Is it really all that different from what the relic Fritz says to J.C. in Baby Boom? "Do you understand the sacrifices? A man can be a success. My wife is there for me whenever I need her. I'm lucky. I can have it all." Don't we expect more than acceptance of bias tossed off as convention wisdom from people running institutions like Harvard?
And what's Fritz, er Summer's answer (he says he'll deal with his three theories later in the speech)?
What should we all do? I think the case is overwhelming for employers trying to be the [unintelligible] employer who responds to everybody else's discrimination by competing effectively to locate people who others are discriminating against, or to provide different compensation packages that will attract the people who would otherwise have enormous difficulty with child care. I think a lot of discussion of issues around child care, issues around extending tenure clocks, issues around providing family benefits, are enormously important. I think there's a strong case for monitoring and making sure that searches are done very carefully and that there are enough people looking and watching that that pattern of choosing people like yourself is not allowed to take insidious effect. But I think it's something that has to be done with very great care because it slides easily into pressure to achieve given fractions in given years, which runs the enormous risk of people who were hired because they were terrific being made to feel, or even if not made to feel, being seen by others as having been hired for some other reason. And I think that's something we all need to be enormously careful of as we approach these issues, and it's something we need to do, but I think it's something that we need to do with great care.

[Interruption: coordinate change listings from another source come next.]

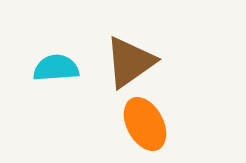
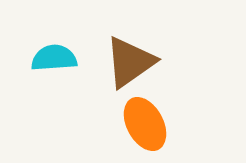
cyan semicircle: moved 2 px left, 10 px up
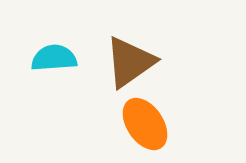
orange ellipse: rotated 6 degrees counterclockwise
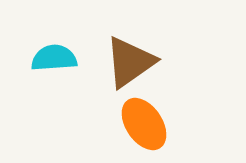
orange ellipse: moved 1 px left
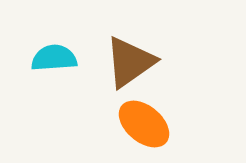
orange ellipse: rotated 16 degrees counterclockwise
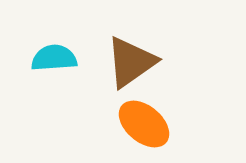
brown triangle: moved 1 px right
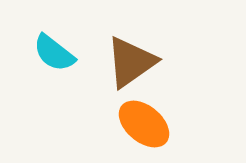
cyan semicircle: moved 5 px up; rotated 138 degrees counterclockwise
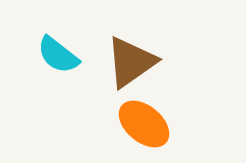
cyan semicircle: moved 4 px right, 2 px down
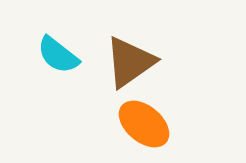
brown triangle: moved 1 px left
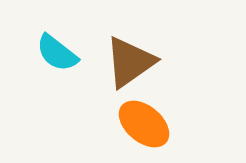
cyan semicircle: moved 1 px left, 2 px up
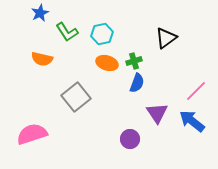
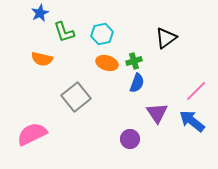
green L-shape: moved 3 px left; rotated 15 degrees clockwise
pink semicircle: rotated 8 degrees counterclockwise
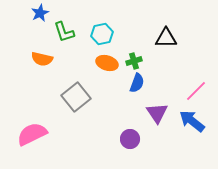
black triangle: rotated 35 degrees clockwise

Great care, he wants. No rushing. He cribs from Baby Boom and that's the best he can come up with? Here's Susan Faludi in Backlash commenting on the notions in Baby Boom:
[O]ne might expect that the film would set out to challenge this unjust arrangement -- and argue that the corporation must learn to accomdate women, not the other way around. [p. 129]
Yes, according to Summers, "with care."
Note the question and answer section. Note the topic of the speech. Note that the only time he goes into great length (his longest response) is when he talks about basketball players. Anybody else got a problem with that? Anyone else bothered?
Note the basic comments of: Here are my prepared remarks on the topic now I'll take questions and answers. Here's a short reply, here's another, oh basketball! Let me talk about this!
To put it bluntly, the response suggests where his interests lie and where they don't. To underscore it, he goes through the motions on the designated topic but comes alive when he can discuss sports.